Clinton Hall is a neat building erected for the accommodation of this Society and contains a Lecture Room, Library and Reading Room, besides a small room for the Directors into which I was introduced.1 But I soon found by various whisperings among the young men that there was no audience. They charged this to the weather and finally requested of me to postpone the delivery of my Lecture until tomorrow evening. My own inclination was to go on that I might get away in the morning. But I answered that I had come to please them and not myself and if it was their desire that I should wait I would. This they finally determined upon. So the matter was announced to the few who had the energy to come.

The Directors then carried me round their Library and showed me many new books as well as old ones. They pride themselves as all 363young men do more upon the number than the selection, but this is on the whole creditable. I was not however in good order to think about it so I was glad when the time came for me to be transferred to the Astor House and thence to bed, tired and dull.

1.

Clinton Hall, erected for the Society in 1829–1830, was located at the southwest corner of Beekman and Nassau streets (Stokes, Iconography of Manhattan Island , 5:1681, 1686).

Thursday 23d. CFA Thursday 23d. CFA
Thursday 23d.

Clear day. Much exercise. Evening, Lecture.

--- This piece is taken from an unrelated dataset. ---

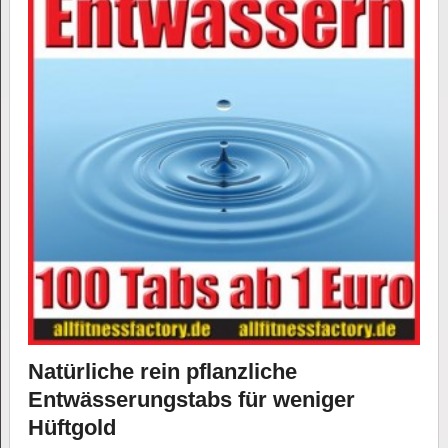
Natürliche rein pflanzliche
Entwässerungstabs für weniger
Hüftgold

The weather cleared very mild and for some hours there was a general thaw which however lasted but a few hours and gave way to a very sharp northwester. My head ach was gone and after breakfast having dismissed my Stageman who called for me I sat down to write letters to my Wife and Mother.1 This done I went out to perform some little commissions which I was too much discouraged to execute yesterday and made a visit to Mrs. Davis. Thus the whole morning vanished fast enough.

After dinner I met with a companion in a young Mexican named Cuesta who was a fellow traveller from Boston and a very gentlemanly man. After dinner I passed some time in trying to find if the Steamboat to New Haven would go tomorrow but without success. My walk however and other occupations took up the time so that I was not ennuié.

At seven the gentlemen came again in a Carriage and transported me to Clinton Hall where I found a tolerable but by no means very large collection of people. They apologized and seemed very uneasy for what was a very simple thing. Their second course of which this was the beginning has not taken very well. The Lecturing system is already overdone here and the courses marked out are abandoned. I regretted only my having accepted their invitation as well on my own account as theirs. But it being now too late to change I went on with my Lecture which I delivered now for the eighth time as it appeared to very general acceptation. Then home to bed.

1.

Neither letter has been located.

Friday 24th. CFA Friday 24th. CFA
Friday 24th.

Cool. Left by the Stage. Morning out. Dine and evening at Mr. Davis’.

I arose early this morning and put every thing in order to start by 364the Stage which had agreed to call for me as I thought, but after waiting two hours in vain I walked to the Office and found it had left me. This was vexatious as it threatened to make me a delay of Sunday. I tried to persuade the Agent to change me into the Mail but he would not. Throughout the whole business it is impossible to describe the extent to which the unaccommodating spirit is carried on that road. I left in disgust extracting nothing more than a promise that if a passenger in the Mail could be found voluntarily to exchange with me he would let me know by half past three o’clock.

On my return home I found Mr. C. A. Davis who called and asked me to accompany him to his counting room where he kept me some time in conversation upon currency and politics. After this I went down to inquire if the boat would go to New Haven tomorrow, which being answered in the affirmative gave me satisfaction enough to reconcile me to the delay. The remainder of the morning passed rapidly in executing little commissions and in reading at the Reading Room in Clinton Hall. A very pleasant place to resort to.

Mr. Davis called at dinner time to take me to dine with him which I was glad to do having given up my Stage Agent. Nobody at table but Mrs. Howell, Mr. Dekay, Mrs. Davis’s brother, and Miss Julia her daughter who is a pretty girl enough. The dinner was tres mince, but plenty of wine and good conversation so that I remained until late in the evening and thereby failed to make the visit I had intended to the Coldens.

Much talk with Mr. D. about Biddle respecting whose course of policy I expected he would entertain opinions very different from mine, but I found he rather confirmed by positive facts within his experience the truth of the inferences which I had drawn from more general reasoning. Home and to bed but for some reason or other I could not sleep for some hours although perfectly tranquil.